[TASK TO COMPLETE]: From the listing below, output only the lines starting at the line that has "Sfax-Thyna International Airport is" and ending at the line that has "Sfax. De luchthaven", exactly as they appear, ends included.
◆ ◆ ◆ ◆
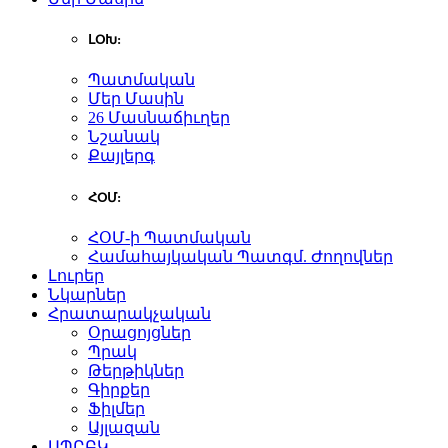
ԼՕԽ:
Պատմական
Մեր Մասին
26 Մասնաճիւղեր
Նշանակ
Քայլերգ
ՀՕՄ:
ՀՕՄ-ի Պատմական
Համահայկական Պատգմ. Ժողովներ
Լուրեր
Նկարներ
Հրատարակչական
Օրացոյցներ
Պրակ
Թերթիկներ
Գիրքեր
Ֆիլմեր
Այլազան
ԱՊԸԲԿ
◆ ◆ ◆ ◆
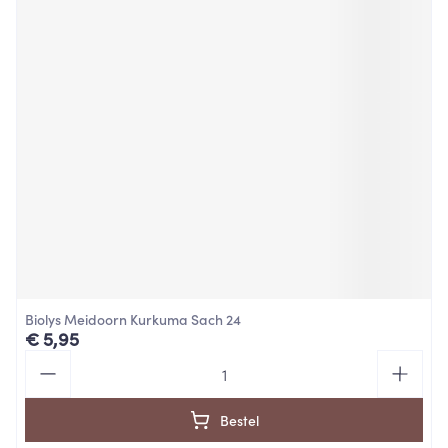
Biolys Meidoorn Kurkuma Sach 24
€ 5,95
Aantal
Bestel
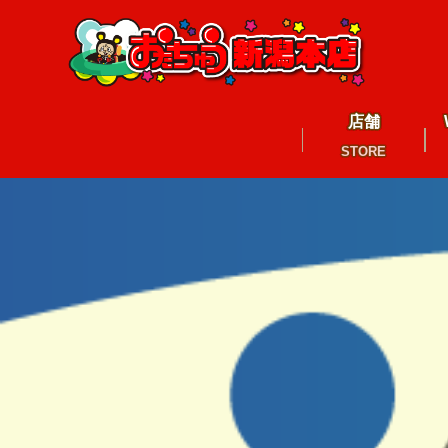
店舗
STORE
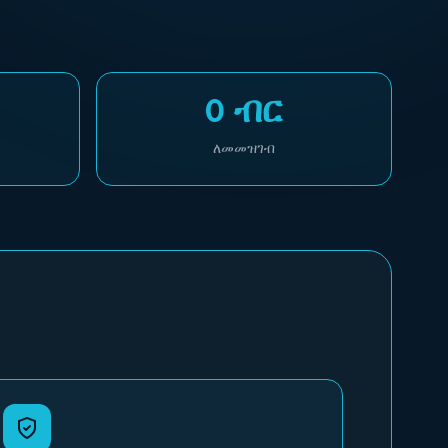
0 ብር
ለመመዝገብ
◆ ◆ ◆ ◆
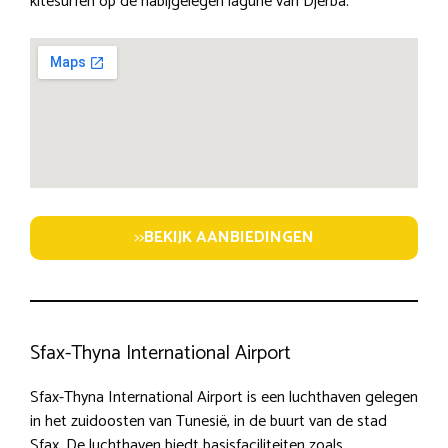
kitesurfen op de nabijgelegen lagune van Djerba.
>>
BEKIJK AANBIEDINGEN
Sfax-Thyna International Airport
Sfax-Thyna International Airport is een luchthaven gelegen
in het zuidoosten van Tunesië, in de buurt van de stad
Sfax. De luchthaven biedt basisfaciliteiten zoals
◆ ◆ ◆ ◆
[RESULT]:
Sfax-Thyna International Airport is een luchthaven gelegen
in het zuidoosten van Tunesië, in de buurt van de stad
Sfax. De luchthaven biedt basisfaciliteiten zoals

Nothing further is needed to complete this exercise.